Los economistas recomiendan prudencia porque se trata de un proceso caro, y está pensado para empresas
29 jul 2008 . Actualizado a las 02:39 h.Aunque la Ley Concursal está dirigida especialmente a las empresas, no pocas son las personas físicas sin actividad empresarial que recurren a los juzgados para resolver su situación de insolvencia. Precisamente del notable incremento del número de familias que optan por la vía concursal alertaba recientemente el Registro de Economistas Forenses (Refor), órgano especializado del Consejo General de Colegios de Economistas de España. Y el caso de Galicia -especialmente Pontevedra- resulta alarmante, ya que, según las estimaciones del Refor y a la espera de conocer los datos definitivos del Instituto Nacional de Estadística (INE), ha sido en esta provincia donde más ha crecido proporcionalmente el número de concursos de personas físicas.
Tanto es así, que Galicia casi dobla en la primera mitad del año el número total de quiebras de familias registradas en todo el ejercicio anterior. En el primer trimestre del 2008 se presentaron dos concursos en los juzgados de la región, a los que hay que sumar otros once de abril a junio, lo que supone 13 quiebras frente a las 15 computadas durante todo el 2007.
Pontevedra, a la cabeza
Pontevedra es la provincia que mayor número acumula, con seis personas físicas endeudadas hasta el extremo de haber tenido que recurrir al juzgado para hacer frente a sus acreedores. En el extremo contrario está Ourense, donde en el segundo trimestre no se registró ningún caso, mientras que en A Coruña se computaron cuatro y en Lugo uno.
Inés Landín, directora del Refor, subrayó el hecho de que Galicia era una comunidad en la que apenas existían concursos de personas físicas. El Refor estima que del conjunto de procedimientos concursales que se registran anualmente, en torno al 10% corresponden a particulares, frente al 90% restante de las empresas, e insisten en que «los casos de particulares son un indicador que nos dice que aumentará el número de concursos en general».
En estos momentos, y a la espera de la estadística oficial que el Instituto Nacional de Estadística presentará el 1 de agosto, el caso de Martinsa-Fadesa es el más conocido y también el más elevado, por su cuantiosa deuda -del orden de 5.100 millones de euros- de la historia del país.
Pero en lo que respecta al uso por particulares de la Ley Concursal para resolver su situación económica, los expertos recomiendan una prudencia extrema, ya que «no siempre es aconsejable abrigarse en este proceso». «Esto no es jauja. Es un procedimiento costoso, pensado para empresas, que a veces no resuelve el problema de las familias. Lo que ocurre es que en ocasiones hay despachos de abogados que lo recomiendan, y eso podría explicar que las cifras suban, pero hay que ser cautelosos», añadió la directora del Registro de Economistas Forenses.
Una evolución preocupante
Landín manifestaba su extrañeza y también su preocupación por la evolución del número de concursos en Galicia porque, según explicó, «es una tendencia que se da más en el Mediterráneo, en la zona valenciana y en Andalucía, y está asociada a las crisis. Allí tuvieron primero la crisis del sector juguetero, luego de los zapatos y ahora la de la construcción».

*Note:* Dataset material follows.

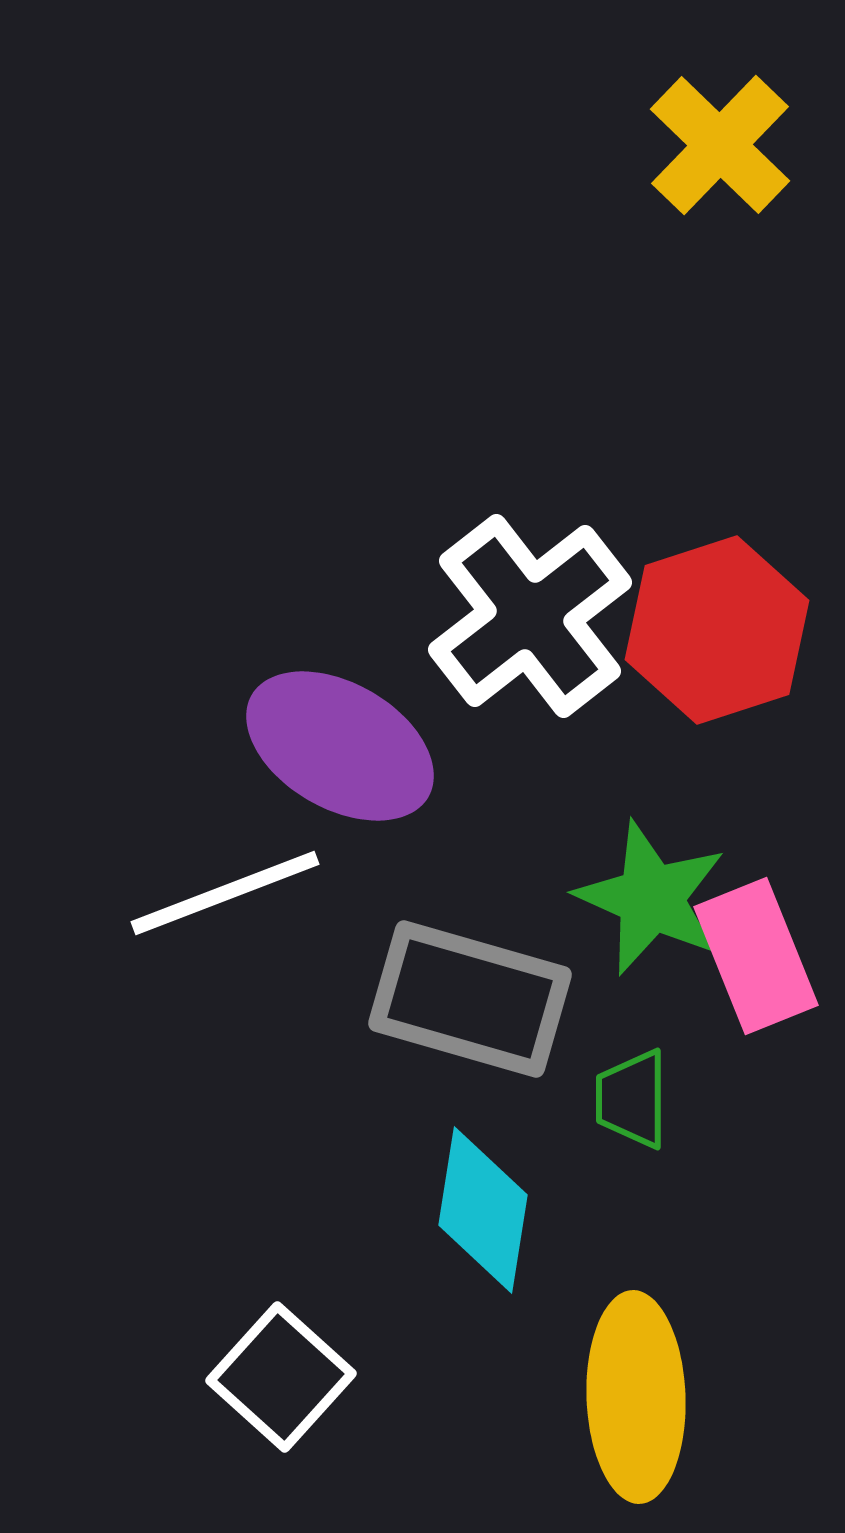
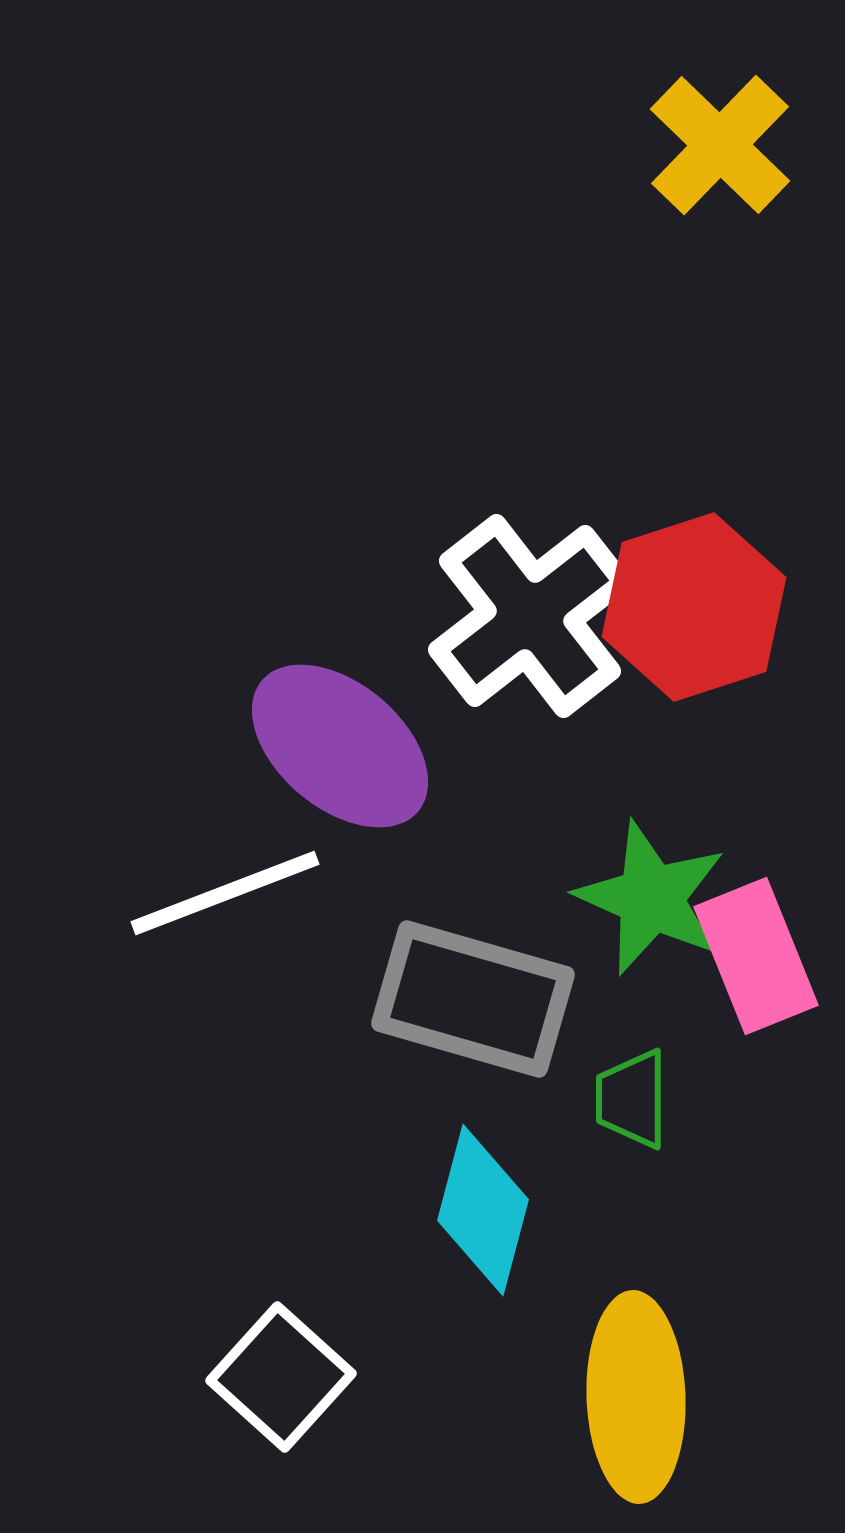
red hexagon: moved 23 px left, 23 px up
purple ellipse: rotated 10 degrees clockwise
gray rectangle: moved 3 px right
cyan diamond: rotated 6 degrees clockwise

Para la experta, «los concursos de personas particulares van unidos a una crisis empresarial previa, a concursos presentados por compañías, por sociedades limitadas o anónimas», y el caso gallego sorprende en el Refor porque tradicionalmente era una comunidad en la que prácticamente no se contabilizaban quiebras familiares.
«En este segundo trimestre del 2008 lo que hemos notado es que los concursos suben ligeramente en todas las comunidades, pero que, además, en donde antes no tenían, ahora sí, como ocurre en Galicia», comentó la directora del Refor.